Ancak -hızlı bir bakıştan sonra- Wang Teng’in hâlâ olduğu yerde donup kaldığını ve görünüşe göre sersemlemiş olduğunu fark etti. “Geri çekil! Neden hala orada duruyorsun?”
Wang Teng elini salladı ve doğrudan gelen sarmaşıklara baktı. Hareket etmeye niyeti yoktu, bunun yerine korkutucu saldırıyı engellemek istiyordu.
“Sen deli misin!” Genç adamın ne düşündüğünü bilmiyordu. Bu, bir evren aşaması güç merkezinin saldırısıydı. Onun gibi göksel bir savaşçı nasıl karşı koyabilirdi?
Bir it dalaşına öykünmek en iyi taktik olacaktır. Rakipleri bir ağaçtı, bu yüzden birçok kısıtlaması vardı.
Bir zayıflık bulunduğunda, onu yenebileceklerdi.
Ancak, bu adam onunla kafa kafaya tanışmak istiyor. O’nun nesi var?

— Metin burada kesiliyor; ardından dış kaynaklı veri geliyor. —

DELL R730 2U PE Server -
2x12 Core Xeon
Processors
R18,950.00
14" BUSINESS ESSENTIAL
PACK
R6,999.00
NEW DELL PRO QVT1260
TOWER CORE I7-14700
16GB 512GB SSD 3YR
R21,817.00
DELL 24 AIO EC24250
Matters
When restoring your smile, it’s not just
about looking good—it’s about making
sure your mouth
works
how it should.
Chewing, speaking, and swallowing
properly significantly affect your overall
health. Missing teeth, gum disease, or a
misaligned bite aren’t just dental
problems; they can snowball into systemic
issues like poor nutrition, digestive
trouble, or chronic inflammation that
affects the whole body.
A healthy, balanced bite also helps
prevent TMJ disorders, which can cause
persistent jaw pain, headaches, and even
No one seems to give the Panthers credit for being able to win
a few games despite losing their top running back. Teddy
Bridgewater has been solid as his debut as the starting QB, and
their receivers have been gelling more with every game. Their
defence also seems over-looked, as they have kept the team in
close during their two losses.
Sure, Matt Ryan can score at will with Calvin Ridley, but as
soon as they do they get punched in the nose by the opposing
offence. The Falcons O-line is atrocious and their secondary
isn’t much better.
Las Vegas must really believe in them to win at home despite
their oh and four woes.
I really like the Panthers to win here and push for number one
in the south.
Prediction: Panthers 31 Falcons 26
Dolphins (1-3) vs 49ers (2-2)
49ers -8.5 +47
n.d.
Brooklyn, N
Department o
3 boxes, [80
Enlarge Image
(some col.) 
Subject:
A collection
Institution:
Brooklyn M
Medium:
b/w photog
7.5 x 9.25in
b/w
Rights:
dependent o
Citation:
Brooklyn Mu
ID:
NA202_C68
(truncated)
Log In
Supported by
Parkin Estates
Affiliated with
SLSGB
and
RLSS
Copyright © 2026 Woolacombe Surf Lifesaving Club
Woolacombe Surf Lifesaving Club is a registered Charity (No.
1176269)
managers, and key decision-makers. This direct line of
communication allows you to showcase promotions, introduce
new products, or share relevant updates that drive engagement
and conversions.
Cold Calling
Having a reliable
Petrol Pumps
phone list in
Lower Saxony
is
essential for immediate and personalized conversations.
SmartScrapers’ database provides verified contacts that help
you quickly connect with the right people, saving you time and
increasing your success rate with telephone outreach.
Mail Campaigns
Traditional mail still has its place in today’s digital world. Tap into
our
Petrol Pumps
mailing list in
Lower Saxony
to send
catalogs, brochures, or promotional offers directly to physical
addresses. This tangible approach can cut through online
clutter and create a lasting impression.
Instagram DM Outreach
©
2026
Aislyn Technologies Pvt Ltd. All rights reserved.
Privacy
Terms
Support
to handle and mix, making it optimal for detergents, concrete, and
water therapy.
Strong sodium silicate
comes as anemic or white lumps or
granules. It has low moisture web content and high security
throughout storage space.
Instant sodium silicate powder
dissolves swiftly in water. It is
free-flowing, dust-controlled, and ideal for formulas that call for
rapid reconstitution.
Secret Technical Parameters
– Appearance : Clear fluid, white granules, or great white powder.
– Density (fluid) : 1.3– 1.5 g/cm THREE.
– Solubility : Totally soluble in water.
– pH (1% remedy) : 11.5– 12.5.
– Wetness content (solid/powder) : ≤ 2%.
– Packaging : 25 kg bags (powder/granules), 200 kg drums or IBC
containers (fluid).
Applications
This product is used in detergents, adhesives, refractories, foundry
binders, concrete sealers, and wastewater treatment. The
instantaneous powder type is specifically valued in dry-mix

Sayısız sarmaşık Wang Teng’in öğrencilerine yansıdı. O gülümsedi.
O aptal değildi!
Gücünü göstermeye çalışan o değildi.
Tesadüfen düşmanı bastırabilecek bir yeteneğe sahipti!
Şey, bunu bilerek yapmıyordu. O da çaresiz hissediyordu ama yine de sadece bir deneyebilirdi.
Işığın Annesi, Wang Teng’e sanki bir karıncaymış gibi tepeden bakarken duygusuz kaldı.
Boom!
Asmalar indi ve onu bütün olarak yuttu.
Ferya olayı görünce gözlerini kıstı. İnançsızlıktan bunalmıştı.